It's fair to say that Greg feels strongly about music. Since he's spent so many years making a living off of his music, it's to be expected that he's got some pretty specific opinions about the industry. I ask him how he feels about MP3s and Napster.

"I'm worried about trends in digital music. Knowing how much time and money I spend making a record...this last one, I flew to Holland three times: writing, rehearsing, producing. If you don't have the backing of a big record label to front the bills, you really have to sell a lot to recoup your costs. I would hope that music fans would realize that, and rather than say 'well, you know, CDs cost too much money,' they should recognize that there's a scale involved. If you go to a nice restaurant and have a meal that's prepared by a great chef and you really enjoy it, you don't complain that pasta sauce isn't that expensive, pasta isn't that expensive, you don't complain 'why am I paying so much for this food?' I've never tried to orient my music specifically so that it would appeal to record companies because I didn't want to change what I was doing artistically just to appeal to a money machine to keep it going. The result is that if I don't sell a lot of records, I can't afford to keep making records. Fortunately, I'm able to do it. But if enough people rely on free MP3s as their music source, then it won't be possible for people like me to keep making records and touring. If people object to the money that record companies are making, maybe they should invest their money in companies that aren't making millions of dollars. Ultimately, if they like the record, they should buy it."

. . .

Greg moved to Charlottesville in 1982, just one year after the opening of Miller's, the popular bar where Dave Matthews Band would eventually get their start, where Tim Reynolds, Michael Sokolowski, John D'earth and even Greg Howard would play week after week, year after year.

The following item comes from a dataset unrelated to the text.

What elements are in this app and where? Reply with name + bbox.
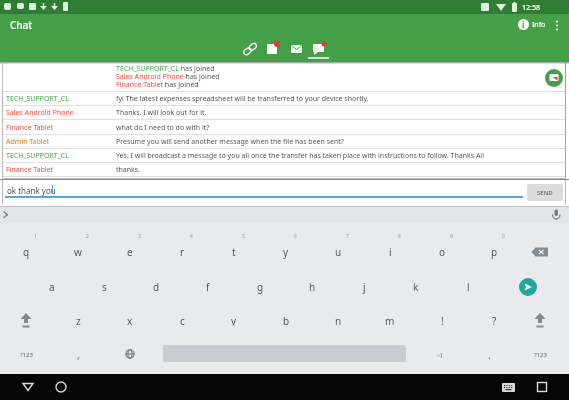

The first band that he ever saw in Charlottesville was The Deal, fronted by Mark Roebuck, who became an early musical advisor to Dave Matthews. The first drummer that he played with was Spencer Lathrop, now owner of CD store Spencer's 206. The first group that he ever ran sound for (and did so for several years) was Tim Reynolds' TR3. Not a bad start.

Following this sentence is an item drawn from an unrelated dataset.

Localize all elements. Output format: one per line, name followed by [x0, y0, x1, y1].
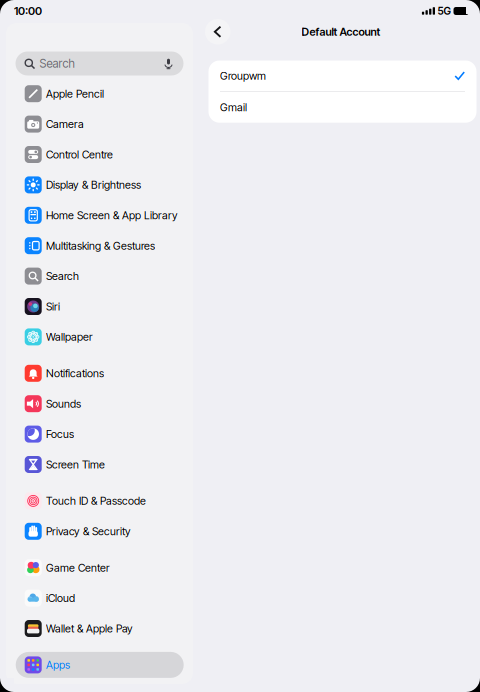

The 80s were the heyday of Charlottesville music. Cosmology, the band that was the source of the whole scene, had already radically altered the musical landscape of the city, laying the ideal jazz-rock groundwork for Greg's newly-forged style of playing the Chapman Stick.

Things got interesting for Greg in 1986, when he started playing with guitarist Tim Reynolds. The first time they performed together, they were jamming at 4:00 in the morning at the wedding of internationally-known jazz musician John D'earth and his new bride, Dawn Thompson.

"We were pretty awful. I had only been playing the Stick for about a year and a half. Tim, while he's a brilliant musician, hadn't really gotten his chops worked out on drums. Shortly after that, he stopped bringing the drums and started bringing his electric guitar again. That was really fun. One of the most free-form creative periods for me, late '86 until summer of '88. I was really learning the Stick and I was playing regularly with Tim. We just started to make tapes. We would go down to WVTF and do this wild free jam stuff on Jeff Hunt's show. We went to Fort Lee, down in Petersburg, and so we're playing for all these boot camp graduates who are just so happy not to be in boot camp anymore. We could do a whole show and they wouldn't complain."

Greg also performed with John and Dawn, as well as another local musician, Tim O'Kane. They called themselves "The Zone." In 1988, Cosmology reformed, and Greg played Stick in the group. Before long, Cosmology consisted of Tim, Greg, John, Dawn, and Carter Beauford (who is now the drummer for DMB.)

In 1989 he encountered Dave Matthews, who was then tending bar at Miller's. Dave's first performance was with TR3; he sang on Bob Marley's "Exodus" as Greg ran sound for the show.

"[S]hortly after that," Greg says, "John got commissioned by the Miki Liszt Dance Company to write the score for a dance piece she was writing called 'Bypass.' John got Dave to come out and sing this song called 'Meaningful Love' for it that John and Dawn had written. Dave and Dawn came over to my house one time and did a little demo taping there. I guess I just started to get to know Dave a little bit from hanging out at Miller's."

Greg was also working with DMB saxophonist Leroi Moore through their jazz/rock/poetry/fusion group, Code Magenta.

"We started playing together in '89 at Miller's. I was doing a lot of composing in my studio with a lot of different instruments. I would program my drum machine and play keyboard along with it, and the Stick, and make these orchestral sound bits. Because of my work with John and Dawn, it occurred to me that it would be really cool to do a music and poetry kind of thing with Dawn. Maybe she and I would just do something. But we wanted to have a little more than that. So the very first night that we were going to play at Miller's, Leroi came. It was very impromptu. We had never rehearsed or anything. I have a recording of that show. I used to play with headphones on and mix the band from the stage as we were playing. And that's why the tapes sound so good. It was all recorded to two-track. And that's where the album came from. That's all that sounded good...it's not like there was a ton of stuff that I had to choose from. But it worked really well."

Their eponymous album, assembled from various live performances, does work really well. One would never guess that each track was mixed real-time.

. . .

Nervous Charlottesville Democrats and Republicans wander in and out of Mudhouse, looking for a cup of coffee, a brownie, and the latest election news. It's looking good for Gore, but not so good for my man Nader. Early returns show that former Virginia governor George Allen, a Republican, could usurp Democrat Chuck Robb's position in the US Senate. Greg is not surprised by the news. I am terrified by it.